Anna noticed Carter’s poorly suppressed anger, and she shook her head sadly. ‘There never was a bigger fool in the sky mines, or a man who took more whippings and created more trouble for the Vandians.’
‘I see that Carter hasn’t changed,’ said Tom.
‘No, I’m not that slave anymore,’ said Carter. ‘I won’t fight unless I’m forced to.

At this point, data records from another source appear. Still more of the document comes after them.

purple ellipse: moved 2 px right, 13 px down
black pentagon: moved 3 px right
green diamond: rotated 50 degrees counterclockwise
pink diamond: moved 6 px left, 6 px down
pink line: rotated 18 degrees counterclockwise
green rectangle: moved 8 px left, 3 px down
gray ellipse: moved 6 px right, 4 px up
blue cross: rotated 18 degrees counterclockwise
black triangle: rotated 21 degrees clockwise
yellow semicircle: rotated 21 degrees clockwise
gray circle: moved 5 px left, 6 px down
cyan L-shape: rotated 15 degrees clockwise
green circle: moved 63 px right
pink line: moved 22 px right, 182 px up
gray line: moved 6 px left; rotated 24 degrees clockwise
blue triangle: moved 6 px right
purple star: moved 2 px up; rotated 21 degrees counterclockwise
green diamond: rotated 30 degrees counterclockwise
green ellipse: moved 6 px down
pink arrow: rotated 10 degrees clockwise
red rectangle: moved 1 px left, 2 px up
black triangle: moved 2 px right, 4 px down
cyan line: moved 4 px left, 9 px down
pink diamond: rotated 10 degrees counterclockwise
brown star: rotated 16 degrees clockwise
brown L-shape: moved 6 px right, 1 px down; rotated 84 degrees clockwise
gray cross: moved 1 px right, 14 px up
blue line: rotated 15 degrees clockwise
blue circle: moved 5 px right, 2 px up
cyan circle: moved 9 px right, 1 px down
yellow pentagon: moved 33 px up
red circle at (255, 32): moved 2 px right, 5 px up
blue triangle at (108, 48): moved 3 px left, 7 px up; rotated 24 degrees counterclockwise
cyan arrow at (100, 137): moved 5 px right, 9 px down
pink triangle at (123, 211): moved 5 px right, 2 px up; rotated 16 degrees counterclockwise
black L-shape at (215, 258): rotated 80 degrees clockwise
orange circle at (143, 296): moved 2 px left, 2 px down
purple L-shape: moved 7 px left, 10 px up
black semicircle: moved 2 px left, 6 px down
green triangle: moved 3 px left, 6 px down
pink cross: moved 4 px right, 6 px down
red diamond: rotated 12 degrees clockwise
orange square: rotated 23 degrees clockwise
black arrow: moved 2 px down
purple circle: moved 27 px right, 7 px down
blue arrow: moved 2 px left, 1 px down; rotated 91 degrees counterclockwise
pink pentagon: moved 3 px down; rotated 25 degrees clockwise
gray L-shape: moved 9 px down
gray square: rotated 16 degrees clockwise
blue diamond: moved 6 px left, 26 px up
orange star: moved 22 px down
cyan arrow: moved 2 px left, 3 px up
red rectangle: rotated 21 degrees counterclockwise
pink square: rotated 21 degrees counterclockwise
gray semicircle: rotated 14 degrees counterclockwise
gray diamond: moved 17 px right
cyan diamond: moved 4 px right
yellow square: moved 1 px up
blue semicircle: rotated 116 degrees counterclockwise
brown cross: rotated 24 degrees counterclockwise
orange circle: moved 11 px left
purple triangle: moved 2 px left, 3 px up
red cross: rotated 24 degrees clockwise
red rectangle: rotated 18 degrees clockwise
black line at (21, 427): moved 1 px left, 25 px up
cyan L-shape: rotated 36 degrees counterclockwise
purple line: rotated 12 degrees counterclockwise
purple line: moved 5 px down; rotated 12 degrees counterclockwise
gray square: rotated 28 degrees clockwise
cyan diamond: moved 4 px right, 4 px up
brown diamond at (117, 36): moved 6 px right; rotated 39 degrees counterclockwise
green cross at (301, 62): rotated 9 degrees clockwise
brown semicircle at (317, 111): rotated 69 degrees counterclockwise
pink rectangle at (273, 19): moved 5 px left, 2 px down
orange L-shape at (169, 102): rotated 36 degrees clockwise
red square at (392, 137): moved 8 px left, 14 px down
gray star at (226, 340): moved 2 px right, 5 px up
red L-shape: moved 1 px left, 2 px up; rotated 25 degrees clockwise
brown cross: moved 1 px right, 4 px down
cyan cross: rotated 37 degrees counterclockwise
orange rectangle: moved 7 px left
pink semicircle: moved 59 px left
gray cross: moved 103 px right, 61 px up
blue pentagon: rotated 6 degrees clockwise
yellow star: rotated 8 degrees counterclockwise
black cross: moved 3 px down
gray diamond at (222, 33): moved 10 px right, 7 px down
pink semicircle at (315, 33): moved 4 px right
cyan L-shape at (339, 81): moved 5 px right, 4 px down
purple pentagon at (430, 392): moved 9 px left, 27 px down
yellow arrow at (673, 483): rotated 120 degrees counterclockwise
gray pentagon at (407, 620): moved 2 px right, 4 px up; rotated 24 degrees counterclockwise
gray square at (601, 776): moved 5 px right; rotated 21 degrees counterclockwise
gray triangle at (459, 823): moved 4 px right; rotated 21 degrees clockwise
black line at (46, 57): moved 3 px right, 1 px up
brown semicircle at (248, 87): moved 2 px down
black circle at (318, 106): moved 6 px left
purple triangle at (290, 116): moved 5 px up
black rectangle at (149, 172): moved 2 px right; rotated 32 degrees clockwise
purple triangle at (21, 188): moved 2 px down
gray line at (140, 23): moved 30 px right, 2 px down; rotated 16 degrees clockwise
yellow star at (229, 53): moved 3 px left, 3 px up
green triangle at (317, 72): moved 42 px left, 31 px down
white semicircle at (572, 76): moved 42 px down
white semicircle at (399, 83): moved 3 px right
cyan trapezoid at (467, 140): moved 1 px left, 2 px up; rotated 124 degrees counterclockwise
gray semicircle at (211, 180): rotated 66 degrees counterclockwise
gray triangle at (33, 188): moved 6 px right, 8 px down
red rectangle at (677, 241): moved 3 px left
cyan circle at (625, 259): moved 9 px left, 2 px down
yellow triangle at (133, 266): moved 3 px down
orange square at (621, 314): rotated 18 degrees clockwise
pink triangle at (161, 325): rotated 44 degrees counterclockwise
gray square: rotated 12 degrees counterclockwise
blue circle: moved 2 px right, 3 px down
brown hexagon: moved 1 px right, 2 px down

But there’s no way in the world I’m going to allow Willow to come to harm, that much remains the same.’
Jacob bowed towards the prince. ‘Thank you for pointing us in the right direction, Your Highness. We’re just going to make sure the viscount doesn’t hang his washing on someone else’s line, is all.’
‘Be careful,’ called Prince Owen, somewhere between pleading and ordering, as the three men left the room. ‘For all of our sakes.’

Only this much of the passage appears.